Beitrag von Lord Hesketh-Fortescue »

Kajetan hat geschrieben:Mir geht es aber darum ... um diese Gesetze bekommen zu können, wurde ausschliesslich wirtschaftlich argumentiert. Um wirtschaftlichen Schaden zu verhindern, wurden entsprechende Gesetze verabschiedet, auf deren Grundlage dann die Justiz regelkonform entsprechende Rechtsprechung ableitet. Der Nachweis, dass unlizensierte Kopien aber tatsächlich einen wirtschaftlichen Schaden zur Folge haben, weswegen man diesen Schutz benötigt ... der wurde nie erbracht.
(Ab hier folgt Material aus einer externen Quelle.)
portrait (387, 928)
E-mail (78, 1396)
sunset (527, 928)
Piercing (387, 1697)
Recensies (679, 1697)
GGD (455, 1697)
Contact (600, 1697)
Gut, schutzwürdig ist zuallererst allein schon mal, dass der Erbringer einer Leistung, sofern er eine Bezahlung an sie knüpft, auch einen Anspruch auf diese Gegenleistung haben muss. Und dass man diesem dann auch ggf. rechtliche Werkzeuge zur Durchsetzung in die Hand gibt, wenn jemand diese Leistung ohne jede Gegenleistung ausnutzt und sämtliche Vorteile daraus für sich abschöpft. Ist glaube ich im Sinne einer fairen Interessenabwägung auch noch im digitalen Zeitalter nachvollziehbar. Insofern geht der Zweck des Ganzen schon deutlich über gesamtwirtschaftliche Überlegungen hinaus. Dass die Lobby ursprünglich mal in diese wirtschaftliche Richtung stark argumentierte und immer noch argumentiert, klar, Lobbys eben. Aber ich verstehe ganz gut deine Argumentation, und sicher bedarf es einer heftigen Entstaubung des total anachronistischen Urheberrechts, soviel ist mal klar.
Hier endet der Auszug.